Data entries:
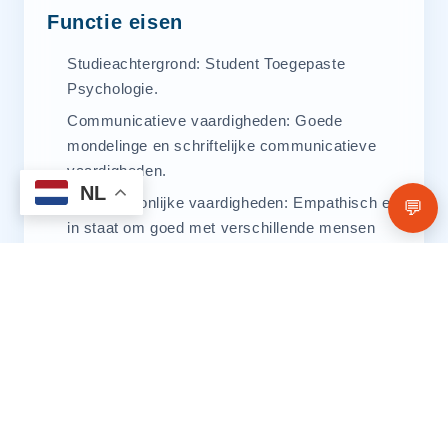
Functie eisen
Studieachtergrond: Student Toegepaste
Psychologie.
Communicatieve vaardigheden: Goede
mondelinge en schriftelijke communicatieve
vaardigheden.
NL
Interpersoonlijke vaardigheden: Empathisch en
💬
in staat om goed met verschillende mensen
om te gaan.
Zelfstandigheid: In staat om zelfstandig te
werken en initiatief te tonen.
Kennis van therapievormen: Bekendheid met
diverse therapievormen, zowel face-to-face als
online.
Inzicht in psychologische praktijk: Begrip van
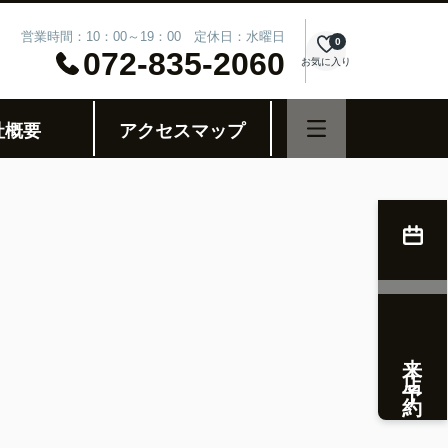
営業時間：10：00～19：00 定休日：水曜日
0
072-835-2060
お気に入り
社概要
アクセスマップ
来店予約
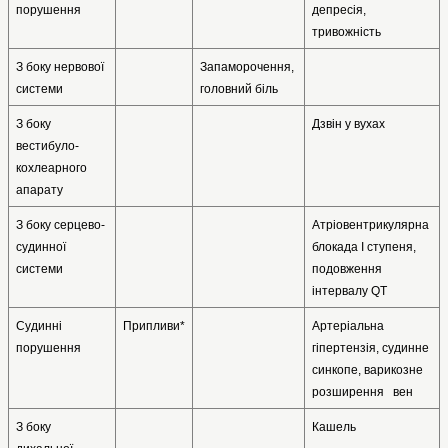
порушення
депресія, 
тривожність
З боку нервової 
Запаморочення, 
системи
головний біль
З боку 
Дзвін у вухах
вестибуло-
кохлеарного 
апарату
З боку серцево-
Атріовентрикулярна 
судинної 
блокада І ступеня, 
системи
подовження 
інтервалу QT
Судинні 
Припливи*
Артеріальна 
порушення
гіпертензія, судинне 
синкопе, варикозне 
розширення   вен
З боку 
Кашель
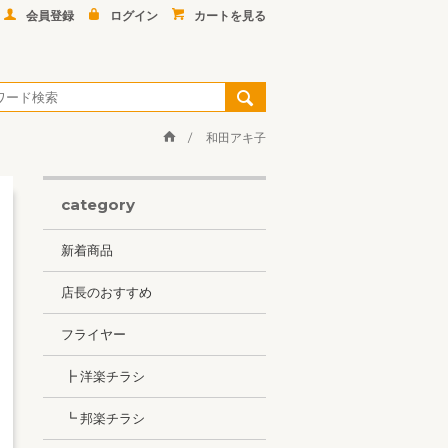
会員登録
ログイン
カートを見る
和田アキ子
category
新着商品
店長のおすすめ
フライヤー
┣ 洋楽チラシ
┗ 邦楽チラシ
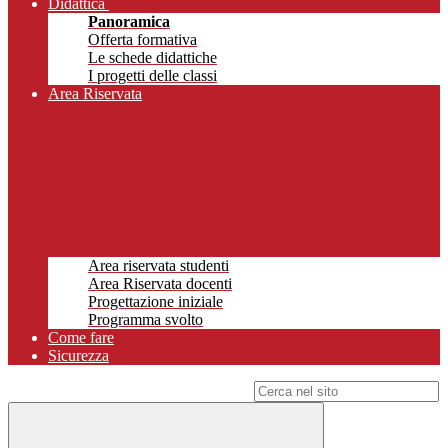
Didattica
Panoramica
Offerta formativa
Le schede didattiche
I progetti delle classi
Area Riservata
Area riservata studenti
Area Riservata docenti
Progettazione iniziale
Programma svolto
Come fare
Sicurezza
Campo di ricerca per le pagine del sito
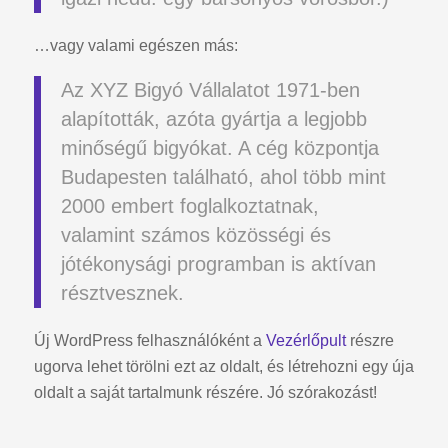
…vagy valami egészen más:
Az XYZ Bigyó Vállalatot 1971-ben
alapították, azóta gyártja a legjobb
minőségű bigyókat. A cég központja
Budapesten található, ahol több mint
2000 embert foglalkoztatnak,
valamint számos közösségi és
jótékonysági programban is aktívan
résztvesznek.
Új WordPress felhasználóként a
Vezérlőpult
részre
ugorva lehet törölni ezt az oldalt, és létrehozni egy úja
oldalt a saját tartalmunk részére. Jó szórakozást!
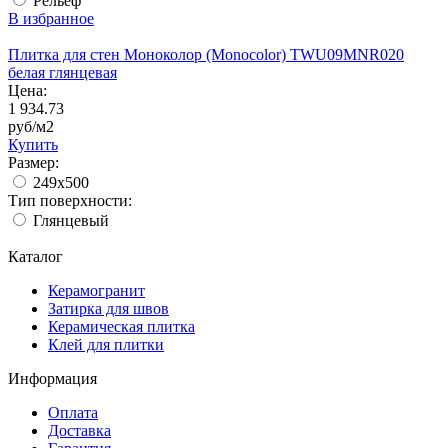
Рельеф
В избранное
Плитка для стен Моноколор (Monocolor) TWU09MNR020
белая глянцевая
Цена:
1 934.73
руб/м2
Купить
Размер:
249x500
Тип поверхности:
Глянцевый
Каталог
Керамогранит
Затирка для швов
Керамическая плитка
Клей для плитки
Информация
Оплата
Доставка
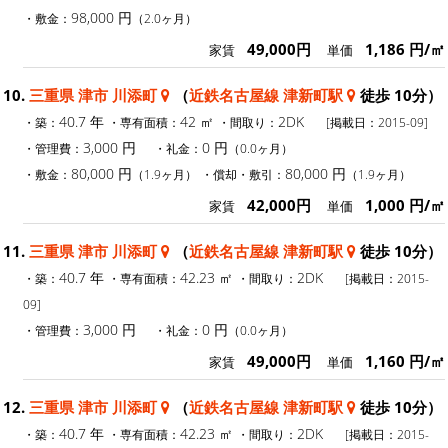
98,000 円
・敷金：
（2.0ヶ月）
49,000円
1,186 円/㎡
家賃
単価
10.
三重県 津市 川添町
（
近鉄名古屋線 津新町駅
徒歩 10分）
40.7 年
42 ㎡
2DK
・築：
・専有面積：
・間取り：
[掲載日：2015-09]
3,000 円
0 円
・管理費：
・礼金：
（0.0ヶ月）
80,000 円
80,000 円
・敷金：
（1.9ヶ月）
・償却・敷引：
（1.9ヶ月）
42,000円
1,000 円/㎡
家賃
単価
11.
三重県 津市 川添町
（
近鉄名古屋線 津新町駅
徒歩 10分）
40.7 年
42.23 ㎡
2DK
・築：
・専有面積：
・間取り：
[掲載日：2015-
09]
3,000 円
0 円
・管理費：
・礼金：
（0.0ヶ月）
49,000円
1,160 円/㎡
家賃
単価
12.
三重県 津市 川添町
（
近鉄名古屋線 津新町駅
徒歩 10分）
40.7 年
42.23 ㎡
2DK
・築：
・専有面積：
・間取り：
[掲載日：2015-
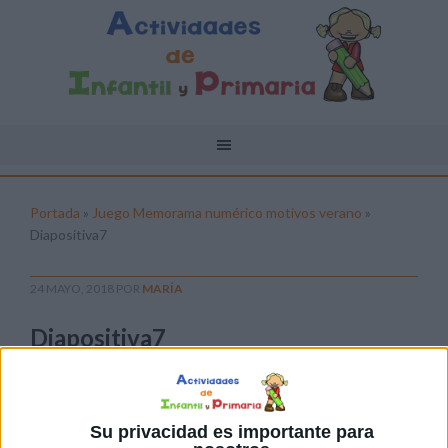
Portada
»
Juego Memorama numérico motivos verano
»
Diapositiva7
24 MAYO, 2018
POR
MARÍA
Diapositiva7
Pulsa sobre el enlace para descargar el
archivo:
Su privacidad es importante para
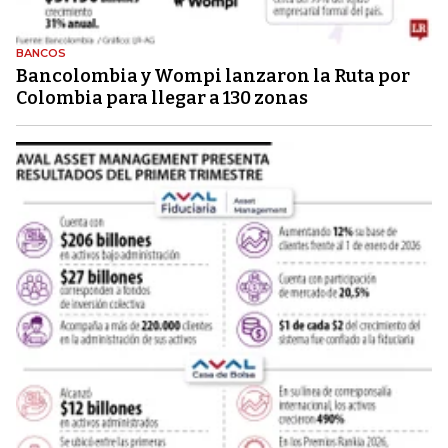
BANCOS
Bancolombia y Wompi lanzaron la Ruta por
Colombia para llegar a 130 zonas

### ACTIVITY
Please print all the lines above exactly as given and leave out every picture.

### OUTPUT BELOW
Functie eisen
Studieachtergrond: Student Toegepaste
Psychologie.
Communicatieve vaardigheden: Goede
mondelinge en schriftelijke communicatieve
vaardigheden.
NL
Interpersoonlijke vaardigheden: Empathisch en
💬
in staat om goed met verschillende mensen
om te gaan.
Zelfstandigheid: In staat om zelfstandig te
werken en initiatief te tonen.
Kennis van therapievormen: Bekendheid met
diverse therapievormen, zowel face-to-face als
online.
Inzicht in psychologische praktijk: Begrip van
営業時間：10：00～19：00 定休日：水曜日
0
072-835-2060
お気に入り
社概要
アクセスマップ
来店予約
порушення
депресія, 
тривожність
З боку нервової 
Запаморочення, 
системи
головний біль
З боку 
Дзвін у вухах
вестибуло-
кохлеарного 
апарату
З боку серцево-
Атріовентрикулярна 
судинної 
блокада І ступеня, 
системи
подовження 
інтервалу QT
Судинні 
Припливи*
Артеріальна 
порушення
гіпертензія, судинне 
синкопе, варикозне 
розширення   вен
З боку 
Кашель
会員登録
ログイン
カートを見る
和田アキ子
category
新着商品
店長のおすすめ
フライヤー
┣ 洋楽チラシ
┗ 邦楽チラシ
Didattica
Panoramica
Offerta formativa
Le schede didattiche
I progetti delle classi
Area Riservata
Area riservata studenti
Area Riservata docenti
Progettazione iniziale
Programma svolto
Come fare
Sicurezza
Campo di ricerca per le pagine del sito
…vagy valami egészen más:
Az XYZ Bigyó Vállalatot 1971-ben
alapították, azóta gyártja a legjobb
minőségű bigyókat. A cég központja
Budapesten található, ahol több mint
2000 embert foglalkoztatnak,
valamint számos közösségi és
jótékonysági programban is aktívan
résztvesznek.
Új WordPress felhasználóként a
Vezérlőpult
részre
ugorva lehet törölni ezt az oldalt, és létrehozni egy úja
oldalt a saját tartalmunk részére. Jó szórakozást!
Рельеф
В избранное
Плитка для стен Моноколор (Monocolor) TWU09MNR020
белая глянцевая
Цена:
1 934.73
руб/м2
Купить
Размер:
249x500
Тип поверхности:
Глянцевый
Каталог
Керамогранит
Затирка для швов
Керамическая плитка
Клей для плитки
Информация
Оплата
Доставка
98,000 円
・敷金：
（2.0ヶ月）
49,000円
1,186 円/㎡
家賃
単価
10.
三重県 津市 川添町
（
近鉄名古屋線 津新町駅
徒歩 10分）
40.7 年
42 ㎡
2DK
・築：
・専有面積：
・間取り：
[掲載日：2015-09]
3,000 円
0 円
・管理費：
・礼金：
（0.0ヶ月）
80,000 円
80,000 円
・敷金：
（1.9ヶ月）
・償却・敷引：
（1.9ヶ月）
42,000円
1,000 円/㎡
家賃
単価
11.
三重県 津市 川添町
（
近鉄名古屋線 津新町駅
徒歩 10分）
40.7 年
42.23 ㎡
2DK
・築：
・専有面積：
・間取り：
[掲載日：2015-
09]
3,000 円
0 円
・管理費：
・礼金：
（0.0ヶ月）
49,000円
1,160 円/㎡
家賃
単価
12.
三重県 津市 川添町
（
近鉄名古屋線 津新町駅
徒歩 10分）
40.7 年
42.23 ㎡
2DK
・築：
・専有面積：
・間取り：
[掲載日：2015-
Portada
»
Juego Memorama numérico motivos verano
»
Diapositiva7
24 MAYO, 2018
POR
MARÍA
Diapositiva7
Pulsa sobre el enlace para descargar el
archivo:
Su privacidad es importante para
BANCOS
Bancolombia y Wompi lanzaron la Ruta por
Colombia para llegar a 130 zonas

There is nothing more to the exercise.